S’exprimant devant la presse nationale, le chef de l’État a indiqué avoir été surpris par l’annonce de cette candidature. Selon lui, elle ne lui aurait pas été directement présentée par Macky Sall, mais apprise par l’intermédiaire de plusieurs dirigeants africains. Une situation qu’il considère comme révélatrice d’un manque de coordination entre acteurs concernés.
Bassirou Diomaye Faye affirme également que certains partenaires africains lui ont évoqué des pressions autour de cette candidature. Il précise que l’initiative aurait été officiellement soutenue par le Burundi, sans véritable discussion formelle au sein de l’Union africaine. Pour les autorités sénégalaises, cette absence de consultation collective pose un problème de méthode dans un dossier de portée internationale.
Dans ce contexte, Dakar a choisi d’adopter une posture de neutralité. Le président sénégalais explique que le pays n’ayant pas été associé dès le départ au processus, il n’était pas en mesure d’apporter un soutien officiel. Il insiste toutefois sur le fait que cette position ne vise pas à remettre en cause la personnalité de Macky Sall, mais à respecter une ligne diplomatique jugée cohérente.
Cette prise de position intervient dans un climat politique encore marqué par les tensions récentes liées à la transition au pouvoir. Le Sénégal sort en effet d’une période agitée, dominée par les débats autour de la participation de l’opposant Ousmane Sonko à la dernière élection présidentielle, et par la montée en puissance du mouvement Pastef, désormais au centre du paysage politique.

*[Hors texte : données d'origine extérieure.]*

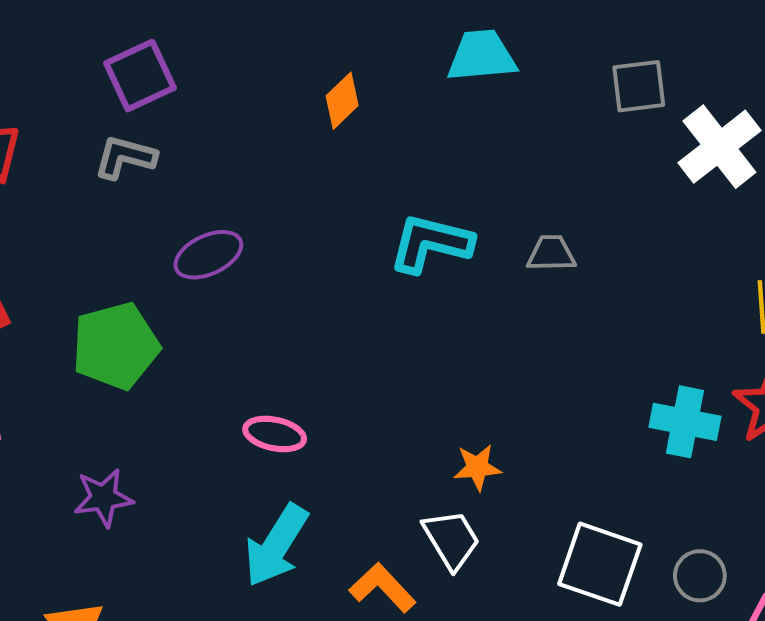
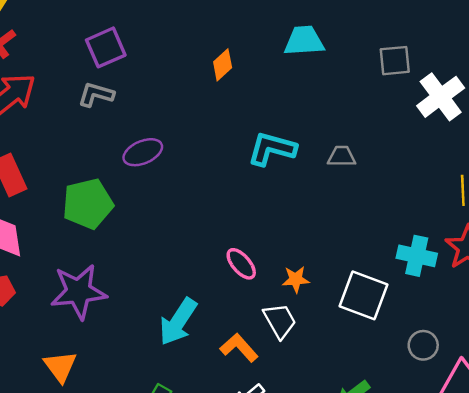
pink ellipse: (275, 434) -> (241, 264), moved, turned 36
purple star: (103, 498) -> (79, 292), size x1.6
white square: (600, 564) -> (363, 295), moved

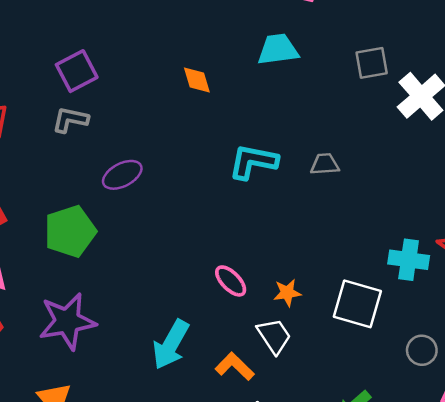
orange diamond: (223, 65) -> (197, 80), turned -60

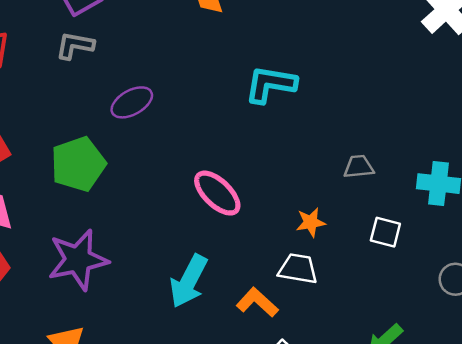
gray trapezoid: (325, 164) -> (359, 167), moved
pink ellipse: (231, 281) -> (217, 193), moved, size x1.4
white square: (357, 304) -> (385, 232), size x0.6
white trapezoid: (274, 336) -> (298, 269), turned -45

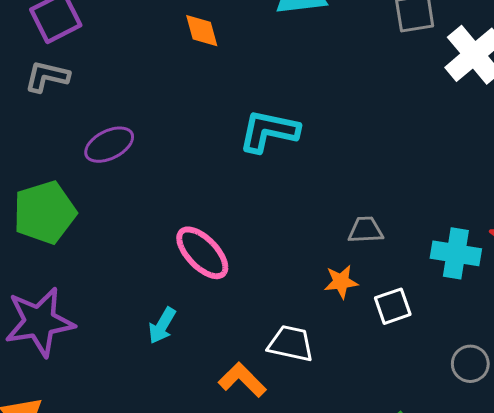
orange star: (311, 222) -> (341, 282), moved
white square: (385, 232) -> (393, 306), turned -36
cyan arrow: (189, 281) -> (162, 326), moved, size x0.6

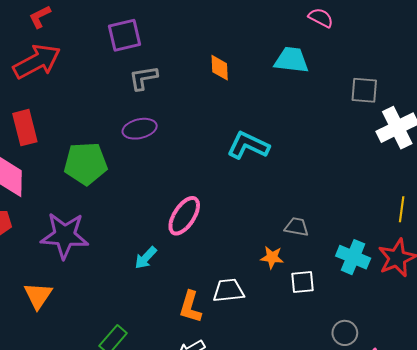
gray L-shape: (47, 76) -> (143, 78), moved, turned -36
pink ellipse: (202, 253) -> (184, 216), turned 63
white trapezoid: (291, 344) -> (228, 291), turned -32
orange L-shape: (242, 380) -> (190, 307), turned -132

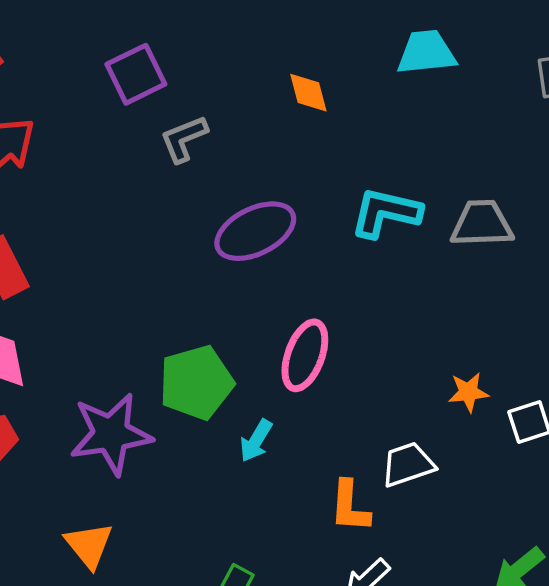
purple ellipse: (140, 129) -> (255, 231), moved, size x1.4
green pentagon: (86, 163) -> (196, 382), moved
gray trapezoid: (297, 227) -> (482, 224), moved, size x1.5

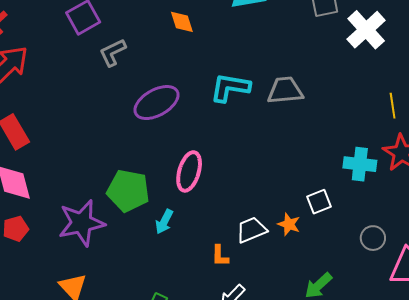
green pentagon: (196, 382) -> (128, 191), turned 30
orange star: (468, 392) -> (289, 224), moved, turned 30
orange L-shape: (350, 506) -> (220, 256), size x0.7

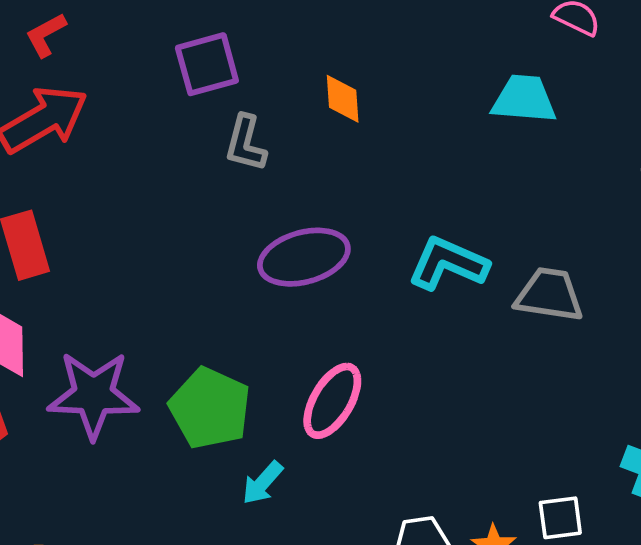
orange diamond: (182, 22) -> (343, 99), moved
gray L-shape: (113, 52) -> (246, 143), turned -64
purple star: (81, 223) -> (93, 395), moved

Les relations entre l’ancien régime de Macky Sall et la nouvelle administration restent donc sensibles, dans un contexte de recomposition politique profonde.
En choisissant la neutralité, le Sénégal cherche à préserver sa position diplomatique et à éviter toute controverse dans un dossier international délicat. Cette affaire met en lumière les enjeux de coordination et de transparence dans les candidatures africaines aux grandes fonctions internationales.